Pamela99 profile image

Pamela99 4 years ago from United States

Very thorough hub of the many considerations for the elderly. This hub gives everyone something to think about whether they are getting up there in years or whether they have a parent and need to become involved in their care. Voted up and useful.


WannaB Writer profile image

WannaB Writer 4 years ago from Templeton, CA Author

Thanks, Pam. That means a lot, coming from you.


RTalloni profile image

RTalloni 4 years ago from the short journey

Thanks for this good practical look at life for the elderly. This will be helpful for those helping elderly relatives and for those planning for their senior years.


WannaB Writer profile image

WannaB Writer 4 years ago from Templeton, CA Author

RTalloni, There's a lot here I wish I'd been able to understand about my mom's eroding self-confidence in things such as driving 250 miles on freeways to Los Angeles when she was in her late seventies and early eighties. It seemed so simple for me, and I had no idea what a huge thing it was for her.

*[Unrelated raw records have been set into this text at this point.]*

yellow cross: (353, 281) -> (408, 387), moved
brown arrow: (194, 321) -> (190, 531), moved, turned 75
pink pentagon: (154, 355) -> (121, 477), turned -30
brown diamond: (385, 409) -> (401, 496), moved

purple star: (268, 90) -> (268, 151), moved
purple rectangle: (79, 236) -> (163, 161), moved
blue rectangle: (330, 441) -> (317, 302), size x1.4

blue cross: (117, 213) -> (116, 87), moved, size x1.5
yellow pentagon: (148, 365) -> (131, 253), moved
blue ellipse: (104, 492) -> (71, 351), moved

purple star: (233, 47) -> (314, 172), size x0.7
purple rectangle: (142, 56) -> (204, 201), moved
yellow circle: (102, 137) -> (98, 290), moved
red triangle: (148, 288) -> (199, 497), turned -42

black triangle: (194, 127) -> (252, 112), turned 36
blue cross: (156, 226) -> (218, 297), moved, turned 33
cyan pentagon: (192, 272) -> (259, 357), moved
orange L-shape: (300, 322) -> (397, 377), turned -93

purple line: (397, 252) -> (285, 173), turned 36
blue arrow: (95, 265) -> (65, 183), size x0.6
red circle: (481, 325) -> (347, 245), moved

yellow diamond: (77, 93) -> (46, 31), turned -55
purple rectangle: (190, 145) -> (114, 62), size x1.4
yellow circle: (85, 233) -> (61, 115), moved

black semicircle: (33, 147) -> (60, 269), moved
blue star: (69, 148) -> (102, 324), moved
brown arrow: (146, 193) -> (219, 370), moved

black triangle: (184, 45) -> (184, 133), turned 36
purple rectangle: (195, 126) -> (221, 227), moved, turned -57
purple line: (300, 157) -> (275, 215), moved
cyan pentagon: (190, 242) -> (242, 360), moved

Now I understand.


Pollyannalana profile image

Pollyannalana 4 years ago from US

I took care of my mom her last years, well my dad too really as long as I was allowed to and I know how important this write is. We should face the inevitable while we are of sound mind to do so.

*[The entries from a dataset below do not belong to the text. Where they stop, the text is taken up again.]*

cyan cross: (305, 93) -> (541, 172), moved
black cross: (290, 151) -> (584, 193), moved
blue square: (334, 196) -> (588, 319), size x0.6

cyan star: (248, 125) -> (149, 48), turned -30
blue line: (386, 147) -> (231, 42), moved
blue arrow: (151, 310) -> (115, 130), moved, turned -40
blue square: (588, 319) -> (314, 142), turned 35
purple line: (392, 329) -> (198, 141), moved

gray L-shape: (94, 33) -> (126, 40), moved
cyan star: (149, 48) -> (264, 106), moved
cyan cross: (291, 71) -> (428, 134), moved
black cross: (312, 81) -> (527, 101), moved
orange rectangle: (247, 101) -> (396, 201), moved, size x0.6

WannaB Writer profile image

WannaB Writer 4 years ago from Templeton, CA Author

Pollyannaiana, You are correct. We have to be willing to to face our own aging and mortality and plan for it.


phdast7 profile image

phdast7 4 years ago from Atlanta, Georgia

WannaB - You have written an excellent article about aging, what to expect and how to prepare for it. This is extremely helpful and anyone who has parents needs to read it. And you are right, even when we think about our future, it is still hard to make ourselves actually do what needs to be done. Excellent, excellent Hub. SHARING


WannaB Writer profile image

WannaB Writer 4 years ago from Templeton, CA Author

Thank you very much, phdast7, for those kind words. I am trying to make myself practice what I'm preaching as I face my own future. All these preparations take time away from the demands of life now. But they somehow have to be done.


Mind Warp profile image

Mind Warp 3 years ago

Very good article. Everything you wrote about the social isolation, the need for help and the loss of family and friends was SO on target - for the disabled OR elderly. We actually share many common traits in our lives.


WannaB Writer profile image

WannaB Writer 3 years ago from Templeton, CA Author

The advice you gave in your hub, Middle Aged Youngsters, was right on, as well.